Simon Guy

Personal information
- Full name: Simon Mark Guy
- Born: 17 November 1978 (age 47) Rotherham, South Yorkshire, England
- Height: 5 ft 7 in (1.70 m)
- Batting: Right-handed
- Role: Wicket-keeper

Domestic team information
- 2000–2011: Yorkshire (squad no. 23)
- 2012–2015: Suffolk
- FC debut: 24 May 2000 Yorkshire v Zimbabweans
- Last FC: 18 May 2011 Yorkshire v Lancashire
- List A debut: 7 July 2002 Yorkshire v West Indies A
- Last List A: 22 May 2011 Yorkshire v Worcestershire

Career statistics
| Competition | FC | LA | T20 |
| Matches | 37 | 32 | 10 |
| Runs scored | 742 | 282 | 44 |
| Batting average | 16.13 | 14.84 | 8.80 |
| 100s/50s | 0/1 | 0/0 | 0/0 |
| Top score | 52* | 40 | 13 |
| Catches/stumpings | 98/12 | 34/11 | 2/0 |
- Source: ESPNCricinfo, 27 January 2025

= Simon Guy =

English cricketer

Simon Mark Guy (born 17 November 1978)) is an English former first-class cricketer, who played for Yorkshire County Cricket Club.
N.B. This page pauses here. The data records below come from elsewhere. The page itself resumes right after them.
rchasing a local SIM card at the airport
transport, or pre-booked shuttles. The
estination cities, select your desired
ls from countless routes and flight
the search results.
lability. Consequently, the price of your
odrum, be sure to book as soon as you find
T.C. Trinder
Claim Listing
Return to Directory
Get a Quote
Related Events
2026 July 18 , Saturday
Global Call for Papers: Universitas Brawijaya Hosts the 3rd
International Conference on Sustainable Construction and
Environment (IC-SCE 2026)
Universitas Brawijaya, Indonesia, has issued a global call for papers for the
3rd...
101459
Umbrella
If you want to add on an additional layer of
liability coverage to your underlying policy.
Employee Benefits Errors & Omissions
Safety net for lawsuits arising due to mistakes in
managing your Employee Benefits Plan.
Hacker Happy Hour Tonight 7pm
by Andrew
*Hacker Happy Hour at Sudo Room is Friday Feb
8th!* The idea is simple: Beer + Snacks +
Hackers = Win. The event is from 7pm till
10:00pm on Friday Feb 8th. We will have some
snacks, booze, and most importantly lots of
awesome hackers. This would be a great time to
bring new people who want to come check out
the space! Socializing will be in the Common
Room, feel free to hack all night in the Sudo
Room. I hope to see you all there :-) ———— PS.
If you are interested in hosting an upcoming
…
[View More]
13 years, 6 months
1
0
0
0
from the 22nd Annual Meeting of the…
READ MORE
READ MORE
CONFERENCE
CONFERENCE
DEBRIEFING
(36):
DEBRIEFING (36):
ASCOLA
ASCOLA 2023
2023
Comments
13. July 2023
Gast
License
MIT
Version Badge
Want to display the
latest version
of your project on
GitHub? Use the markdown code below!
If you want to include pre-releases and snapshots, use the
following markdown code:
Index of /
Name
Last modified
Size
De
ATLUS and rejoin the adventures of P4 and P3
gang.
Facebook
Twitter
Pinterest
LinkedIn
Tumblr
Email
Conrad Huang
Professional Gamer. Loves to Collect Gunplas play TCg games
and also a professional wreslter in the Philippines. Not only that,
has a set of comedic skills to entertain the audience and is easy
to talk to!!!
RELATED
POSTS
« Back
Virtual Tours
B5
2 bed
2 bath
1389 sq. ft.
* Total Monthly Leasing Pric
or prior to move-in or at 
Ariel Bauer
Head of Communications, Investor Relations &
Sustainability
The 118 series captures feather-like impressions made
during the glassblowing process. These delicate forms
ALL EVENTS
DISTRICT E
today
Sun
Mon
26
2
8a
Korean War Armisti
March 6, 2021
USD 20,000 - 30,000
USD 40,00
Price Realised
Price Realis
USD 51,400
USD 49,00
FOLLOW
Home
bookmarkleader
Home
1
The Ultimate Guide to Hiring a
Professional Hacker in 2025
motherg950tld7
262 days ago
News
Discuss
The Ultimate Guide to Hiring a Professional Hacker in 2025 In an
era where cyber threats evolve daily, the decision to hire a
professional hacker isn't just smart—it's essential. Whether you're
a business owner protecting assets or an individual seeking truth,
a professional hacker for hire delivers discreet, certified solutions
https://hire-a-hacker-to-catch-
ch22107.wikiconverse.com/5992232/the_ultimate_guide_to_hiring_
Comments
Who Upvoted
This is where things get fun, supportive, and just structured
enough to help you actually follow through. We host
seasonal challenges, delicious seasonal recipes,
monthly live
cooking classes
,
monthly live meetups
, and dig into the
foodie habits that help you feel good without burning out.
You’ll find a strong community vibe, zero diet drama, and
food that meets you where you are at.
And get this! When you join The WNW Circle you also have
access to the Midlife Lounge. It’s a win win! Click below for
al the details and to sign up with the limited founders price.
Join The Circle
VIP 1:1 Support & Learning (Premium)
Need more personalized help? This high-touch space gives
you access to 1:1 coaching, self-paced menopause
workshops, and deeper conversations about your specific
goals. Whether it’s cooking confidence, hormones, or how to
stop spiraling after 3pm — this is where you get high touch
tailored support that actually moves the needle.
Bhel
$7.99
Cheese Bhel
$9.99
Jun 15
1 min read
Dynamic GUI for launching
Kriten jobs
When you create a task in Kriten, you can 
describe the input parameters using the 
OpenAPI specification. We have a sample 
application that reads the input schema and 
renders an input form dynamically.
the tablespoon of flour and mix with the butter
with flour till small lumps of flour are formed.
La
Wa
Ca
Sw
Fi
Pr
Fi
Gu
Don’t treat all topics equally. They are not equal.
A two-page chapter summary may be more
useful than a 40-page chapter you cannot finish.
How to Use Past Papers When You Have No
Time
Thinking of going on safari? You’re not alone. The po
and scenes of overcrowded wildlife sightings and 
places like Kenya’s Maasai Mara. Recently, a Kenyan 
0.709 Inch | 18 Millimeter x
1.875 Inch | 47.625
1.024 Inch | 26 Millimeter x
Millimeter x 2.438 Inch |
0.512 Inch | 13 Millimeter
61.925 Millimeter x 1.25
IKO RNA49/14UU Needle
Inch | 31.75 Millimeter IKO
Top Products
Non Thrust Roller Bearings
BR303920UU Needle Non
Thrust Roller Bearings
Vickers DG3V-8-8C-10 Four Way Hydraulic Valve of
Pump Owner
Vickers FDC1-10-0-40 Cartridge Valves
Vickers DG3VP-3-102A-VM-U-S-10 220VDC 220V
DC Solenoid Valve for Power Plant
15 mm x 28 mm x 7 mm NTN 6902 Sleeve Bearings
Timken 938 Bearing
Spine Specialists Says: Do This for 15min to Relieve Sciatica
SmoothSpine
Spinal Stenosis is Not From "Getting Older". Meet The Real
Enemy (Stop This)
He played thirty seven first-class matches as a wicket-keeper, taking 98 catches and twelve stumpings, and as a right-handed batsman averaged 16.13. He fell ill in February 2009 with a cerebral abscess, and required an emergency operation which led to him being hospitalised for six weeks which meant he missed Yorkshire's pre-season tour to Dubai and Sharjah. However he returned to first team action three months later in May, playing in a Friends Provident Trophy game for Yorkshire. He played for Darlington C.C. in 2009 and Marske C.C. in 2010 as club professional in the North Yorkshire and South Durham Cricket League.

He has attracted media attention for pioneering a new form of protective face-gear, dubbed the "Hannibal mask", the after character Hannibal Lecter from the film The Silence of the Lambs.

Guy comes from a cricketing family, with his two brothers playing competitive league cricket in Yorkshire. His father has represented Nottinghamshire and Worcestershire Second XI's and turned down the opportunity to sign professional terms for Worcestershire in the late 1960s.

Having parted company with Yorkshire in 2009, he returned briefly to their ranks in 2011, to cover for a player shortage, playing in a County Championship against Lancashire in May that year.